Parigi-Nizza, quella del 1964. A una ventina di chilometri dall’arrivo c’è una salitella. Italo Zilioli ci prova. E dà un colpo. Dal gruppo esce un solo corridore. E’ grande e grosso. E’ potenza ed energia. E’ Rudi Altig. Altig passa subito al comando e dà di quelle tirate cui Zilioli, solo a gran fatica, riesce a tenere.
Zilioli ha 22 anni, Altig 27. Zilioli è torinese, Altig tedesco – a quel tempo si diceva così – dell’ovest. Zilioli è, soprattutto, scalatore e discesista. Altig è soprattutto: cioè sopra i passisti, i discesisti, volendo i velocisti e, come si vede, anche gli scalatori, sopra la strada e sopra la pista, sopra le crono e sopra le classiche, un giorno sarà perfino sopra il mondo, iridato (anzi, quattro volte: tre nell’inseguimento, una su strada). Zilioli è della Carpano, Altig della Saint-Raphael. Zilioli ha un cognome che scivola via, sfuggente, Altig echeggia come un comando, un ordine, un imperativo.
I due vengono ripresi a un paio di chilometri dall’arrivo, e amen. La sera si ritrovano nello stesso hotel. Vincenzo Giacotto, direttore sportivo della Carpano, invita Altig a unirsi a loro, nello stesso tavolo: “Rudi, vieni qui”. Altig va. Poi, indicando Zilioli, Giacotto gli chiede: “Rudi, che ne dici di questo ragazzo?”. Altig squadra Zilioli, poi sentenzia: “Io toro, lui farfalla”.
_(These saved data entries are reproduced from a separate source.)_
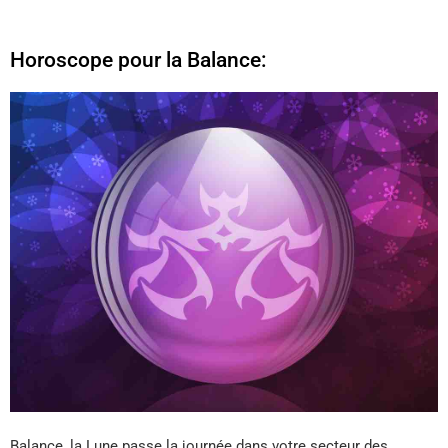
Horoscope pour la Balance:
Balance, la Lune passe la journée dans votre secteur des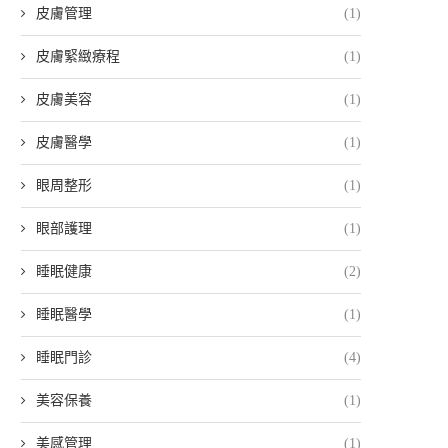
皮膚管理
(1)
皮膚緊緻療程
(1)
皮膚美容
(1)
皮膚醫學
(1)
眼周整形
(1)
眼部護理
(1)
睡眠健康
(2)
睡眠醫學
(1)
睡眠門診
(4)
美容保養
(1)
美感管理
(1)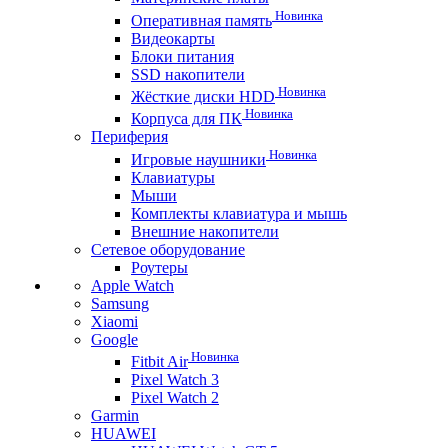
Новинка
Оперативная память
Видеокарты
Блоки питания
SSD накопители
Новинка
Жёсткие диски HDD
Новинка
Корпуса для ПК
Периферия
Новинка
Игровые наушники
Клавиатуры
Мыши
Комплекты клавиатура и мышь
Внешние накопители
Сетевое оборудование
Роутеры
Apple Watch
Samsung
Xiaomi
Google
Новинка
Fitbit Air
Pixel Watch 3
Pixel Watch 2
Garmin
HUAWEI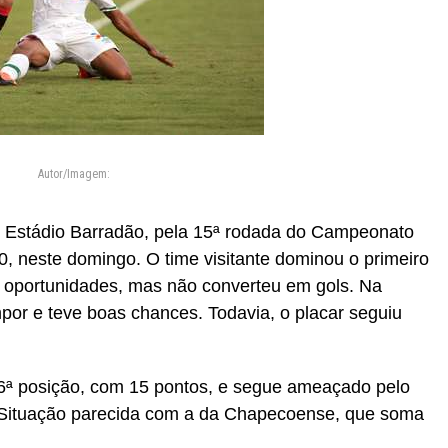
Autor/Imagem:
 Estádio Barradão, pela 15ª rodada do Campeonato
 0, neste domingo. O time visitante dominou o primeiro
s oportunidades, mas não converteu em gols. Na
mpor e teve boas chances. Todavia, o placar seguiu
16ª posição, com 15 pontos, e segue ameaçado pelo
 Situação parecida com a da Chapecoense, que soma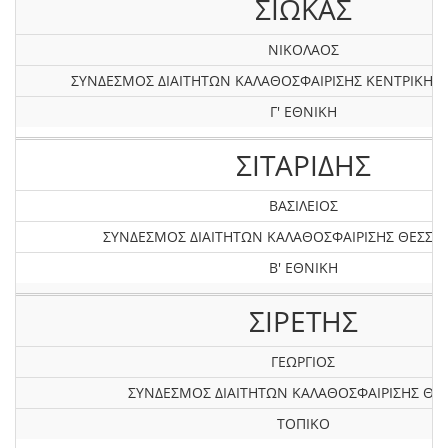
ΣΙΩΚΑΣ
ΝΙΚΟΛΑΟΣ
ΣΥΝΔΕΣΜΟΣ ΔΙΑΙΤΗΤΩΝ ΚΑΛΑΘΟΣΦΑΙΡΙΣΗΣ KEΝΤΡΙΚΗΣ
Γ' ΕΘΝΙΚΗ
ΣΙΤΑΡΙΔΗΣ
ΒΑΣΙΛΕΙΟΣ
ΣΥΝΔΕΣΜΟΣ ΔΙΑΙΤΗΤΩΝ ΚΑΛΑΘΟΣΦΑΙΡΙΣΗΣ ΘΕΣΣΑ
Β' ΕΘΝΙΚΗ
ΣΙΡΕΤΗΣ
ΓΕΩΡΓΙΟΣ
ΣΥΝΔΕΣΜΟΣ ΔΙΑΙΤΗΤΩΝ ΚΑΛΑΘΟΣΦΑΙΡΙΣΗΣ ΘΡ
ΤΟΠΙΚΟ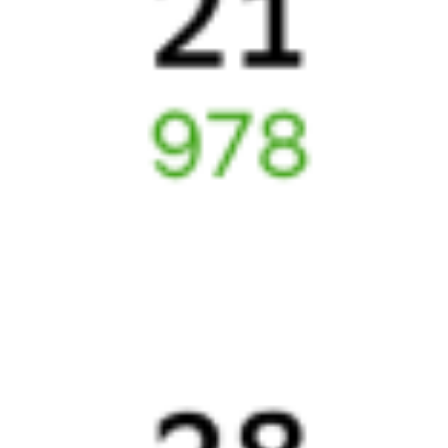
Как поменять билет на другую дату или на другой поезд?
Как вернуть билет?
Что делать, если ошибся при вводе данных пассажира?
Как перевезти животное в поезде?
Как получить отчетные документы для бухгалтерии?
Что делать, если оплата не проходит?
Билеты РЖД
Вы можете заказать электронный жд билет и
железнодорожный билет на бланке РЖД.
Если вас интересует цена билета на поезд от
Новоперелюбской
до
Шумихи
, то укажите дату поездки. При этом вы увидите
стоимость билетов во всех доступных вагонах (плацкарт, купе
и др.) и сможете купить жд билеты
Новоперелюбская
–
Шумиха
онлайн.
Инструкция по приобретению билетов
Способы оплаты
Правила работы сервиса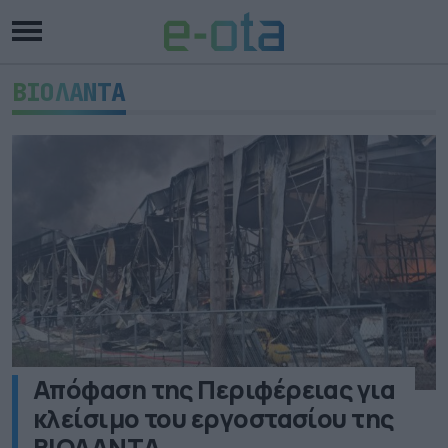
ΒΙΟΛΑΝΤΑ
Απόφαση της Περιφέρειας για
κλείσιμο του εργοστασίου της
ΒΙΟΛΑΝΤΑ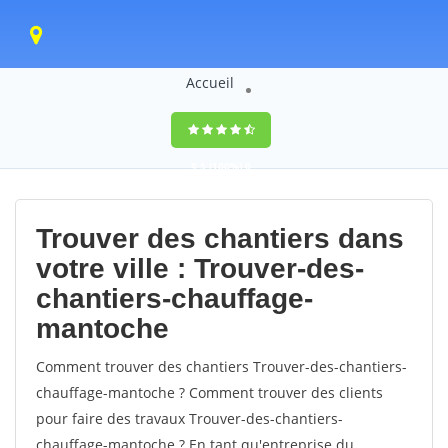
Accueil
9,5
(100%)
0
votes
Trouver des chantiers dans
votre ville : Trouver-des-
chantiers-chauffage-
mantoche
Comment trouver des chantiers Trouver-des-chantiers-
chauffage-mantoche ? Comment trouver des clients
pour faire des travaux Trouver-des-chantiers-
chauffage-mantoche ? En tant qu'entreprise du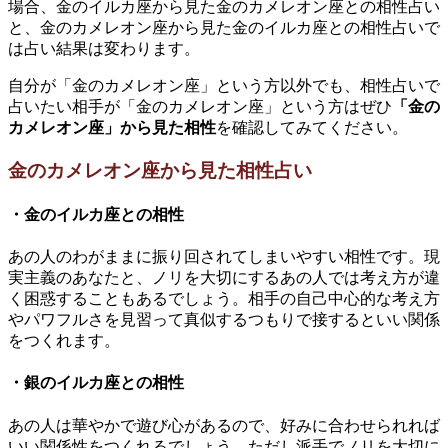
場合、金のイルカ座から見た金のカメレオン座との相性占い
と、金のカメレオン座から見た金のイルカ座との相性占いで
は占い結果は変わります。
自分が「金のカメレオン座」という方以外でも、相性占いで
占いたい相手が「金のカメレオン座」という方はぜひ
「金の
カメレオン座」から見た相性
を確認してみてください。
金のカメレオン座から見た相性占い
・金のイルカ座との相性
あの人のわがままに振り回されてしまいやすい相性です。現
実主義のあなたと、ノリを大切にするあの人では考え方が違
く困惑することもあるでしょう。相手の自己中心的な考え方
やパワフルさを見習って真似するつもりで接するといい関係
をつくれます。
・銀のイルカ座との相性
あの人は華やかで遊び心があるので、好みに合わせられれば
いい関係性をつくれるでしょう。ただし派手でノリを大切に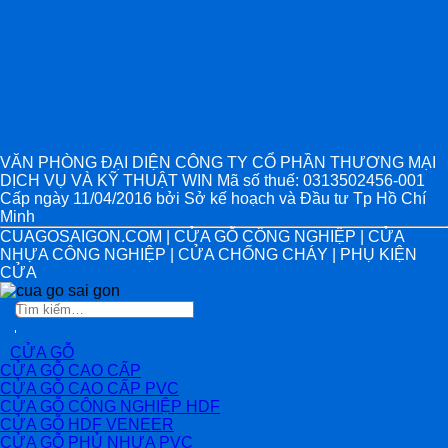
VĂN PHÒNG ĐẠI DIỆN CÔNG TY CỔ PHẦN THƯƠNG MẠI
DỊCH VỤ VÀ KỸ THUẬT WIN Mã số thuế: 0313502456-001
Cấp ngày 11/04/2016 bởi Sở kế hoạch và Đầu tư Tp Hồ Chí
Minh
CUAGOSAIGON.COM | CỬA GỖ CÔNG NGHIỆP | CỬA
NHỰA CÔNG NGHIỆP | CỬA CHỐNG CHÁY | PHỤ KIỆN
CỬA
Tìm
kiếm:
CỬA GỖ
CỬA GỖ CAO CẤP
CỬA GỖ CAO CẤP PVC
CỬA GỖ CÔNG NGHIỆP HDF
CỬA GỖ HDF VENEER
CỬA GỖ PHỦ NHỰA PVC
Altig aveva la stessa cilindrata di Fabian Cancellara. Forse anche la stessa carrozzeria. E se i motori hanno un suono, un ritmo, un’armonia, aveva anche la stessa musica. Muggiva, mugliava, mugghiava. Le sue corse erano corride. La sua morte – l’11 giugno, a 79 anni, dopo un lungo combattimento con il cancro – una tauromachia.